WORK ITEM:
Retype every record below exactly as it is written.

TASK INPUTS:
--

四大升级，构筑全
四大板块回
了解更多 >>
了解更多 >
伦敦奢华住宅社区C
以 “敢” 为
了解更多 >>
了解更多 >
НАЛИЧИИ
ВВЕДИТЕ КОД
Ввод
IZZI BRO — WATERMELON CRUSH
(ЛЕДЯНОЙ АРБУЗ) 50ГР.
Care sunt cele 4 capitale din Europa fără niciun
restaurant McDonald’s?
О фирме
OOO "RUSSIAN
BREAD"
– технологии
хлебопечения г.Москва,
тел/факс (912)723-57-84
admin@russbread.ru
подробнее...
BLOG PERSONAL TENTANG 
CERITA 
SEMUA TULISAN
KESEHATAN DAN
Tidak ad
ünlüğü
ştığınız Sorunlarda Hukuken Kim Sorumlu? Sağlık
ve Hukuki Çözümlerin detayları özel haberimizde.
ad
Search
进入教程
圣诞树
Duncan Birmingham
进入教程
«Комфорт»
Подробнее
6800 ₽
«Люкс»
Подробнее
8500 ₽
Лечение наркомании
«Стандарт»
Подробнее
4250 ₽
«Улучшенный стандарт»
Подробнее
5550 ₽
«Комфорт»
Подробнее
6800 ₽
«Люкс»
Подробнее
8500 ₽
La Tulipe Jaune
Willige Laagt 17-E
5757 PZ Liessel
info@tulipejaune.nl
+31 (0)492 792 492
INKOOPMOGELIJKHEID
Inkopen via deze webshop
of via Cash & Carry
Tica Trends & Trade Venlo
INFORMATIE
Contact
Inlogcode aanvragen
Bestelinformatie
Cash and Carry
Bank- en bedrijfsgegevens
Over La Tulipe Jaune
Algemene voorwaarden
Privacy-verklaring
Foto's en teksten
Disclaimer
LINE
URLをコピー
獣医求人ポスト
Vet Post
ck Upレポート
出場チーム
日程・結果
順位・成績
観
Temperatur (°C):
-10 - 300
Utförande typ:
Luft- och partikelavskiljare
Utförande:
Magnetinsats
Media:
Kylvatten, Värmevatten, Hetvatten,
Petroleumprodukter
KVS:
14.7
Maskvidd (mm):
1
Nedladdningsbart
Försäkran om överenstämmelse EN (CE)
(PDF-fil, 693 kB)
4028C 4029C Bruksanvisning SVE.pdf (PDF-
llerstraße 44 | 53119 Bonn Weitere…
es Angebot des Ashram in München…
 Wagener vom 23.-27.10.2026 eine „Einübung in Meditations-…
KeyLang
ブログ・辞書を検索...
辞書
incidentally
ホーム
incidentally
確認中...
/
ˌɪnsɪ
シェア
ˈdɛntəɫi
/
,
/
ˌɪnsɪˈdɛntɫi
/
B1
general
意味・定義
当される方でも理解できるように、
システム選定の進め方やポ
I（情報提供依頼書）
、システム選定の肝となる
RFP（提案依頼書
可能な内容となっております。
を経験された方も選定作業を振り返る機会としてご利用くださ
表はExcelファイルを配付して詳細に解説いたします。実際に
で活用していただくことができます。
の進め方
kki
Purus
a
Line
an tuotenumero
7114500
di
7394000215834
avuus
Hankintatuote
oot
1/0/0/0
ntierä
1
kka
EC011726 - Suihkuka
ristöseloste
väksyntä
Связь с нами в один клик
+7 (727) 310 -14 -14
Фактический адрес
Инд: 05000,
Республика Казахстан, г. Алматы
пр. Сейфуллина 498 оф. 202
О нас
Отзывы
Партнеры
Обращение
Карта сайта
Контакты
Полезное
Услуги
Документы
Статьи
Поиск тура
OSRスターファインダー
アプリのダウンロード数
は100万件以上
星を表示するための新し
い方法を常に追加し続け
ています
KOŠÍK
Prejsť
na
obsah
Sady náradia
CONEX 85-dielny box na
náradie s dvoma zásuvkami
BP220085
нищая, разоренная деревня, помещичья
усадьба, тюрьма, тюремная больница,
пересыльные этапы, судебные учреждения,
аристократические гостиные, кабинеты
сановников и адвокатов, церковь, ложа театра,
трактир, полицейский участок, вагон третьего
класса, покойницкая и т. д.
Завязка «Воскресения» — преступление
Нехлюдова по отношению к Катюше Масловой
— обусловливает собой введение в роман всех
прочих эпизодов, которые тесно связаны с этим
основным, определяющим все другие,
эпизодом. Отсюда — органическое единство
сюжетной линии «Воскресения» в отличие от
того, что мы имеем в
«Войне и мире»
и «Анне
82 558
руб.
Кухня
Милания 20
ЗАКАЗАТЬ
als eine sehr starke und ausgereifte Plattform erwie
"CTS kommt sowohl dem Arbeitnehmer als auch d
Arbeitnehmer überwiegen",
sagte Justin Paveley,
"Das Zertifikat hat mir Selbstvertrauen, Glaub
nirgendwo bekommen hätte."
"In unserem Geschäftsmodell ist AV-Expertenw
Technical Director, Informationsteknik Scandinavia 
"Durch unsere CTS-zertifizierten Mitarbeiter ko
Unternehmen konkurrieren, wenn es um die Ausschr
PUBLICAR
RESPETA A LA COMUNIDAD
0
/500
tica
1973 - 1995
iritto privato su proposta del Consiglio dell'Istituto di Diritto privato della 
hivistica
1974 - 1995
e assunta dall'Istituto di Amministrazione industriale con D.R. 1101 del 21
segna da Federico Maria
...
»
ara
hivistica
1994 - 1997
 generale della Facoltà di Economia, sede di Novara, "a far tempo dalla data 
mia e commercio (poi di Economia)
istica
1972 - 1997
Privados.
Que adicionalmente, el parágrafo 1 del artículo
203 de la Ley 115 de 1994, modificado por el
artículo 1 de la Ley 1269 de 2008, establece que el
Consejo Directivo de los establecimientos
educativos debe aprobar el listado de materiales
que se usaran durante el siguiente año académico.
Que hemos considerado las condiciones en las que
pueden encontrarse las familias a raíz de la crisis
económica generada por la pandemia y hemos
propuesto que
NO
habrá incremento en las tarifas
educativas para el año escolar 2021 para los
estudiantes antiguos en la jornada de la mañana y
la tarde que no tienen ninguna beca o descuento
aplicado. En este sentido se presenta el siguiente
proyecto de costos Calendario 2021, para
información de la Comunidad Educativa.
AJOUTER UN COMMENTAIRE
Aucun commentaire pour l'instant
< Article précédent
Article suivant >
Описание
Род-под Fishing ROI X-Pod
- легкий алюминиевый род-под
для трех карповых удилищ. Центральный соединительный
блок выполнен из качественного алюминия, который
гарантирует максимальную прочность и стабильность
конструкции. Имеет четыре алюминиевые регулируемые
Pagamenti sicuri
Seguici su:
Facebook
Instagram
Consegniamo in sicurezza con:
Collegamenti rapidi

--

RESULT FOR THIS EXERCISE:
四大升级，构筑全
四大板块回
了解更多 >>
了解更多 >
伦敦奢华住宅社区C
以 “敢” 为
了解更多 >>
了解更多 >
НАЛИЧИИ
ВВЕДИТЕ КОД
Ввод
IZZI BRO — WATERMELON CRUSH
(ЛЕДЯНОЙ АРБУЗ) 50ГР.
Care sunt cele 4 capitale din Europa fără niciun
restaurant McDonald’s?
О фирме
OOO "RUSSIAN
BREAD"
– технологии
хлебопечения г.Москва,
тел/факс (912)723-57-84
admin@russbread.ru
подробнее...
BLOG PERSONAL TENTANG 
CERITA 
SEMUA TULISAN
KESEHATAN DAN
Tidak ad
ünlüğü
ştığınız Sorunlarda Hukuken Kim Sorumlu? Sağlık
ve Hukuki Çözümlerin detayları özel haberimizde.
ad
Search
进入教程
圣诞树
Duncan Birmingham
进入教程
«Комфорт»
Подробнее
6800 ₽
«Люкс»
Подробнее
8500 ₽
Лечение наркомании
«Стандарт»
Подробнее
4250 ₽
«Улучшенный стандарт»
Подробнее
5550 ₽
«Комфорт»
Подробнее
6800 ₽
«Люкс»
Подробнее
8500 ₽
La Tulipe Jaune
Willige Laagt 17-E
5757 PZ Liessel
info@tulipejaune.nl
+31 (0)492 792 492
INKOOPMOGELIJKHEID
Inkopen via deze webshop
of via Cash & Carry
Tica Trends & Trade Venlo
INFORMATIE
Contact
Inlogcode aanvragen
Bestelinformatie
Cash and Carry
Bank- en bedrijfsgegevens
Over La Tulipe Jaune
Algemene voorwaarden
Privacy-verklaring
Foto's en teksten
Disclaimer
LINE
URLをコピー
獣医求人ポスト
Vet Post
ck Upレポート
出場チーム
日程・結果
順位・成績
観
Temperatur (°C):
-10 - 300
Utförande typ:
Luft- och partikelavskiljare
Utförande:
Magnetinsats
Media:
Kylvatten, Värmevatten, Hetvatten,
Petroleumprodukter
KVS:
14.7
Maskvidd (mm):
1
Nedladdningsbart
Försäkran om överenstämmelse EN (CE)
(PDF-fil, 693 kB)
4028C 4029C Bruksanvisning SVE.pdf (PDF-
llerstraße 44 | 53119 Bonn Weitere…
es Angebot des Ashram in München…
 Wagener vom 23.-27.10.2026 eine „Einübung in Meditations-…
KeyLang
ブログ・辞書を検索...
辞書
incidentally
ホーム
incidentally
確認中...
/
ˌɪnsɪ
シェア
ˈdɛntəɫi
/
,
/
ˌɪnsɪˈdɛntɫi
/
B1
general
意味・定義
当される方でも理解できるように、
システム選定の進め方やポ
I（情報提供依頼書）
、システム選定の肝となる
RFP（提案依頼書
可能な内容となっております。
を経験された方も選定作業を振り返る機会としてご利用くださ
表はExcelファイルを配付して詳細に解説いたします。実際に
で活用していただくことができます。
の進め方
kki
Purus
a
Line
an tuotenumero
7114500
di
7394000215834
avuus
Hankintatuote
oot
1/0/0/0
ntierä
1
kka
EC011726 - Suihkuka
ristöseloste
väksyntä
Связь с нами в один клик
+7 (727) 310 -14 -14
Фактический адрес
Инд: 05000,
Республика Казахстан, г. Алматы
пр. Сейфуллина 498 оф. 202
О нас
Отзывы
Партнеры
Обращение
Карта сайта
Контакты
Полезное
Услуги
Документы
Статьи
Поиск тура
OSRスターファインダー
アプリのダウンロード数
は100万件以上
星を表示するための新し
い方法を常に追加し続け
ています
KOŠÍK
Prejsť
na
obsah
Sady náradia
CONEX 85-dielny box na
náradie s dvoma zásuvkami
BP220085
нищая, разоренная деревня, помещичья
усадьба, тюрьма, тюремная больница,
пересыльные этапы, судебные учреждения,
аристократические гостиные, кабинеты
сановников и адвокатов, церковь, ложа театра,
трактир, полицейский участок, вагон третьего
класса, покойницкая и т. д.
Завязка «Воскресения» — преступление
Нехлюдова по отношению к Катюше Масловой
— обусловливает собой введение в роман всех
прочих эпизодов, которые тесно связаны с этим
основным, определяющим все другие,
эпизодом. Отсюда — органическое единство
сюжетной линии «Воскресения» в отличие от
того, что мы имеем в
«Войне и мире»
и «Анне
82 558
руб.
Кухня
Милания 20
ЗАКАЗАТЬ
als eine sehr starke und ausgereifte Plattform erwie
"CTS kommt sowohl dem Arbeitnehmer als auch d
Arbeitnehmer überwiegen",
sagte Justin Paveley,
"Das Zertifikat hat mir Selbstvertrauen, Glaub
nirgendwo bekommen hätte."
"In unserem Geschäftsmodell ist AV-Expertenw
Technical Director, Informationsteknik Scandinavia 
"Durch unsere CTS-zertifizierten Mitarbeiter ko
Unternehmen konkurrieren, wenn es um die Ausschr
PUBLICAR
RESPETA A LA COMUNIDAD
0
/500
tica
1973 - 1995
iritto privato su proposta del Consiglio dell'Istituto di Diritto privato della 
hivistica
1974 - 1995
e assunta dall'Istituto di Amministrazione industriale con D.R. 1101 del 21
segna da Federico Maria
...
»
ara
hivistica
1994 - 1997
 generale della Facoltà di Economia, sede di Novara, "a far tempo dalla data 
mia e commercio (poi di Economia)
istica
1972 - 1997
Privados.
Que adicionalmente, el parágrafo 1 del artículo
203 de la Ley 115 de 1994, modificado por el
artículo 1 de la Ley 1269 de 2008, establece que el
Consejo Directivo de los establecimientos
educativos debe aprobar el listado de materiales
que se usaran durante el siguiente año académico.
Que hemos considerado las condiciones en las que
pueden encontrarse las familias a raíz de la crisis
económica generada por la pandemia y hemos
propuesto que
NO
habrá incremento en las tarifas
educativas para el año escolar 2021 para los
estudiantes antiguos en la jornada de la mañana y
la tarde que no tienen ninguna beca o descuento
aplicado. En este sentido se presenta el siguiente
proyecto de costos Calendario 2021, para
información de la Comunidad Educativa.
AJOUTER UN COMMENTAIRE
Aucun commentaire pour l'instant
< Article précédent
Article suivant >
Описание
Род-под Fishing ROI X-Pod
- легкий алюминиевый род-под
для трех карповых удилищ. Центральный соединительный
блок выполнен из качественного алюминия, который
гарантирует максимальную прочность и стабильность
конструкции. Имеет четыре алюминиевые регулируемые
Pagamenti sicuri
Seguici su:
Facebook
Instagram
Consegniamo in sicurezza con:
Collegamenti rapidi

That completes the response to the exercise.